Saved entries:
* * * * * * * * *

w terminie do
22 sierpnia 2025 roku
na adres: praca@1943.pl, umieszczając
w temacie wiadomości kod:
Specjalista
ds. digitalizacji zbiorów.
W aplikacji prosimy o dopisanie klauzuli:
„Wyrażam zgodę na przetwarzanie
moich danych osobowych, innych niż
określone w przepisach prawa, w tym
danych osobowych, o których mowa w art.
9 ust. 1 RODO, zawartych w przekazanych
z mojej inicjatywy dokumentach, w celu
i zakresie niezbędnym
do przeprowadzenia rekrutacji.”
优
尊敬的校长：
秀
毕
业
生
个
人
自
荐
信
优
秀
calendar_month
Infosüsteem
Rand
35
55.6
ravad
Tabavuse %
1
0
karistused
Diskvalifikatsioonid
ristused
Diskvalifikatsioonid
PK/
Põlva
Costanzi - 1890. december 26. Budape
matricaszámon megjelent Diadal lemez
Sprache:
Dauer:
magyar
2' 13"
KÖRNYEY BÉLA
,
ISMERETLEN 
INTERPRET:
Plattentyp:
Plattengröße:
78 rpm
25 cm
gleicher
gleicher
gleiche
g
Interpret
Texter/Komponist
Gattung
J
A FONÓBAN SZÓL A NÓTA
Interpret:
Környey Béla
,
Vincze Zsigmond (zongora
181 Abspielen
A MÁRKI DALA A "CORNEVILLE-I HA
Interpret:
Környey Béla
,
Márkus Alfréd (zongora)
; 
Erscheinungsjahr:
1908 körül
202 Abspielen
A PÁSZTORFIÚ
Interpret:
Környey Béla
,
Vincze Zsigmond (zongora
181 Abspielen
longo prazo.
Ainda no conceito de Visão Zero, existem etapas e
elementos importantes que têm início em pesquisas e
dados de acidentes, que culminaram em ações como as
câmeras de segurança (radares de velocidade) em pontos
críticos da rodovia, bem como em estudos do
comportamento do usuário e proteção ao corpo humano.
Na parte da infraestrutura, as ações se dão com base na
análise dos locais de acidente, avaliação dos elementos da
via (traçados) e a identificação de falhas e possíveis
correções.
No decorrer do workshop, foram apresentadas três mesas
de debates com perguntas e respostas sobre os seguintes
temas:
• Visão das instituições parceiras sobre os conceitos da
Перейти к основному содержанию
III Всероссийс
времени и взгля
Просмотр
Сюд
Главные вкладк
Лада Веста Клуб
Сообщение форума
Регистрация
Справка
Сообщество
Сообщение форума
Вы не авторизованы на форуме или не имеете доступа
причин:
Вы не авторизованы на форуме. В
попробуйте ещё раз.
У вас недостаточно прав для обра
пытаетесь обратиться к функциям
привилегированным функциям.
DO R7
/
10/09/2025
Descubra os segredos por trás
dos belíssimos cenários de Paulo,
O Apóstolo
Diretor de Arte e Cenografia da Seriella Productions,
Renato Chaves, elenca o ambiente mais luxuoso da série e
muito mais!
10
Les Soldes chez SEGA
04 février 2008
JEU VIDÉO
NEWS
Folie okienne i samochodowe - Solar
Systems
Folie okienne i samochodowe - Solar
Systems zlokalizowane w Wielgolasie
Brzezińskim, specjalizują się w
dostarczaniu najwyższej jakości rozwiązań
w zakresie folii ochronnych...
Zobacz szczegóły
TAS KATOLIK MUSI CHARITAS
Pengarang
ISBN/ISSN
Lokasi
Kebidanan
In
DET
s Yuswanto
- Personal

* * * * * * * * *

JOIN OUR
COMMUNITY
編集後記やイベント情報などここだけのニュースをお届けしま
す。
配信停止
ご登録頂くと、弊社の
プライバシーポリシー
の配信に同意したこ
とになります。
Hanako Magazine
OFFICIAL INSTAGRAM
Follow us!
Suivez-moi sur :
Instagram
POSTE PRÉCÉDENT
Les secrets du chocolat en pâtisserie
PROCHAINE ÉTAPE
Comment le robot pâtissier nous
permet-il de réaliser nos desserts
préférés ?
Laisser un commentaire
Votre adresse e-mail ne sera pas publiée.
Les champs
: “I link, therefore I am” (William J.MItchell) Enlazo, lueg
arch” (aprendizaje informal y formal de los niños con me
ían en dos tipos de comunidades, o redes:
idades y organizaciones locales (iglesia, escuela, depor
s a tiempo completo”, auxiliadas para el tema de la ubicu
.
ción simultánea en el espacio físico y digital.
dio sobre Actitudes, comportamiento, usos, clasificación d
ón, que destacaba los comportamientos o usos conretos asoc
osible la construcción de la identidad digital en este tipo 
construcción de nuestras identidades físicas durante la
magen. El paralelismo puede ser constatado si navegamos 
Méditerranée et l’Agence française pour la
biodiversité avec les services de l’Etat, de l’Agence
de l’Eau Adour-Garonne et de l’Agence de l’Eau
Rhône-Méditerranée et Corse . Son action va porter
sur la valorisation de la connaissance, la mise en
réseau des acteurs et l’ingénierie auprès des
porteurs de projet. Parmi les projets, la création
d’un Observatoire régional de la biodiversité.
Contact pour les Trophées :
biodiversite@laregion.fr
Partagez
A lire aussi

* * * * * * * * *

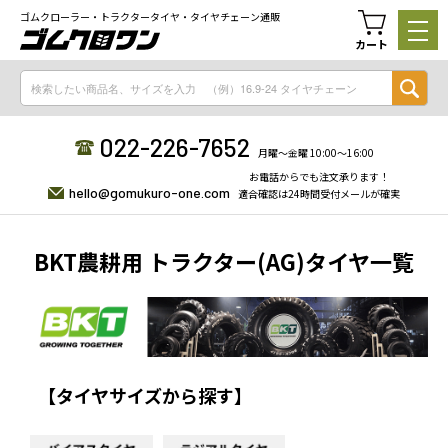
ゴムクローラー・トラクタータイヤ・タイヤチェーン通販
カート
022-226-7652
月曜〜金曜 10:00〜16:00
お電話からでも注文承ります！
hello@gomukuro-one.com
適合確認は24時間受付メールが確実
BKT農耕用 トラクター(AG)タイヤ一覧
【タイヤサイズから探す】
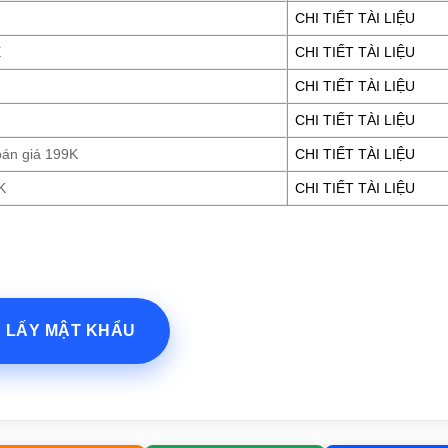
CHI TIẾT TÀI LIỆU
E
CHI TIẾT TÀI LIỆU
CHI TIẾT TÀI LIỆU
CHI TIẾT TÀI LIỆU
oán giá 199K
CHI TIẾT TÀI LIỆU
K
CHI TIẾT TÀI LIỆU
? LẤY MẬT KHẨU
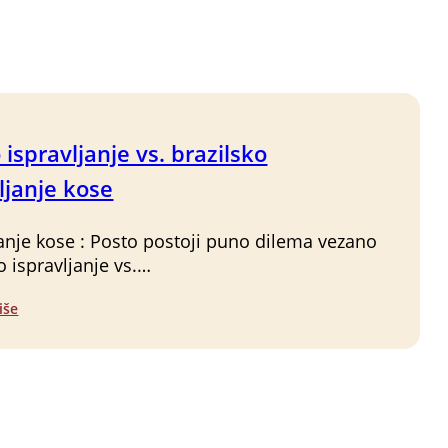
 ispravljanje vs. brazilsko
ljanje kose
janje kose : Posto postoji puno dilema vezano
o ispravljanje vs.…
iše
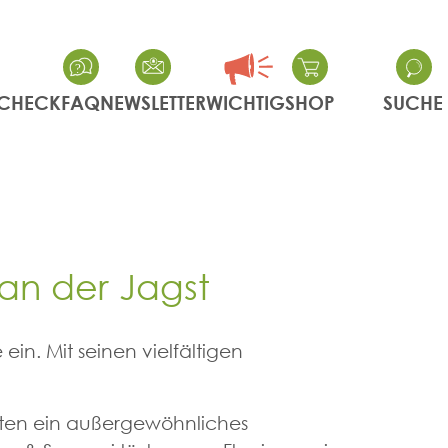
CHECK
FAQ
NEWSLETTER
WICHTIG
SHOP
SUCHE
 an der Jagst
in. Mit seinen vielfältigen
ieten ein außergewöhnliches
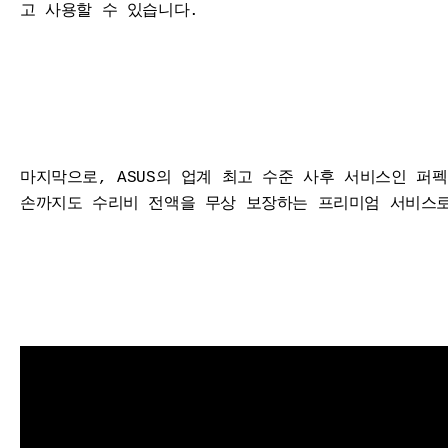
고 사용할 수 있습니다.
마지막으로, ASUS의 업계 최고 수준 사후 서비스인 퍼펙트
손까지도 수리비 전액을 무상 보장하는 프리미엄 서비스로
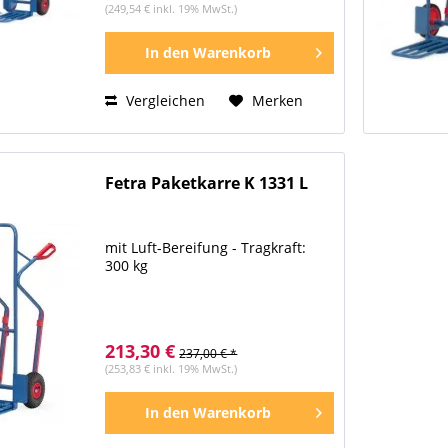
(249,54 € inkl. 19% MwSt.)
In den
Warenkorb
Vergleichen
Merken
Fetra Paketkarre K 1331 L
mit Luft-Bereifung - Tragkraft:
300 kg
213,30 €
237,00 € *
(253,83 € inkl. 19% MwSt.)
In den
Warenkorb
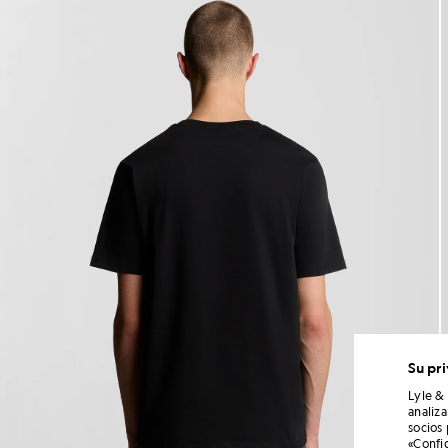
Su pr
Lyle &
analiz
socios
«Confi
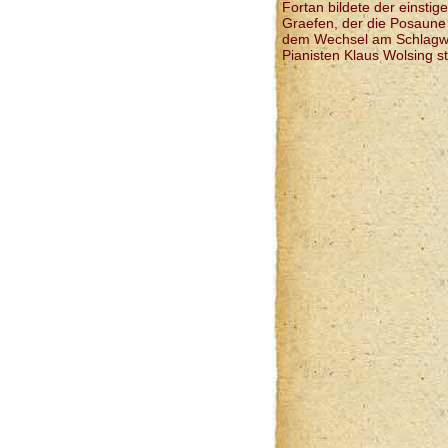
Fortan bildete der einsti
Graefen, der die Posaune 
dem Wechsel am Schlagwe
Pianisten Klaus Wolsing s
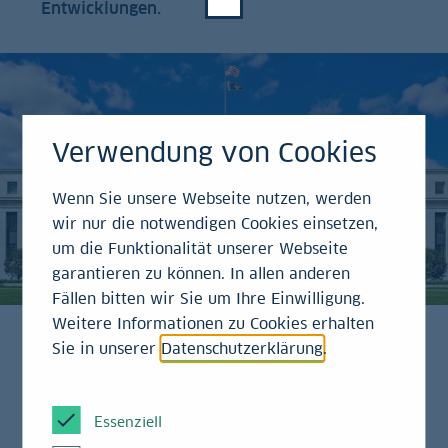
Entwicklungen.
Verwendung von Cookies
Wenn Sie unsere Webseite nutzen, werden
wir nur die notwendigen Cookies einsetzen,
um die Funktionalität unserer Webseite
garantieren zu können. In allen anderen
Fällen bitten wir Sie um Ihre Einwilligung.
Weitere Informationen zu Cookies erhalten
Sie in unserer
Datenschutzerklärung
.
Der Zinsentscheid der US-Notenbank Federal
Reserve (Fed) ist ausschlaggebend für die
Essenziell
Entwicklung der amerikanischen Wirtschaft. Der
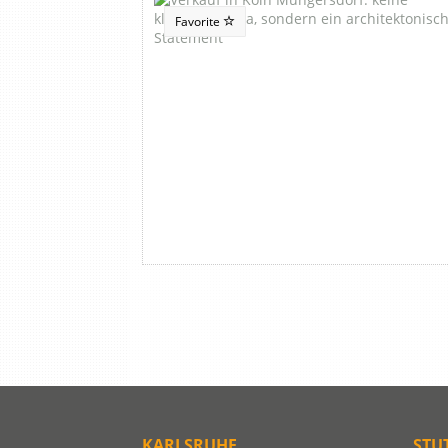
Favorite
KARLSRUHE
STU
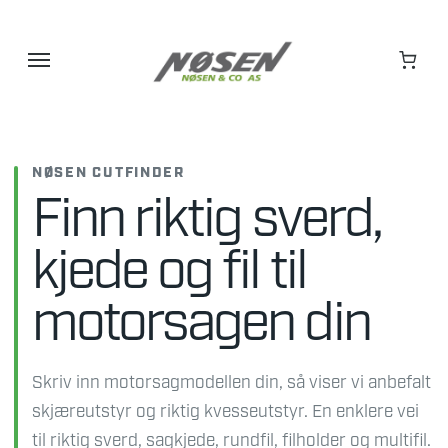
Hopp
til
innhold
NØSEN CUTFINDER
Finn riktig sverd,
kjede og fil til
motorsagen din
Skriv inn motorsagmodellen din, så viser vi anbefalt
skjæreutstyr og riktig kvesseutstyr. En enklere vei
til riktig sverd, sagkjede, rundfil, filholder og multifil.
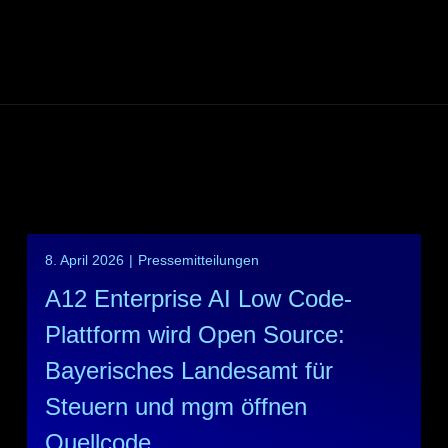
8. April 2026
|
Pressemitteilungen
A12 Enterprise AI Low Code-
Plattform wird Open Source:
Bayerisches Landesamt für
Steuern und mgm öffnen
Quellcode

* * * * * * * * *

DIRECTIONS FOR THIS TASK
Above are the entries; copy out every line among them that contains the word "Webseite".

SOLUTION BELOW
Wenn Sie unsere Webseite nutzen, werden
um die Funktionalität unserer Webseite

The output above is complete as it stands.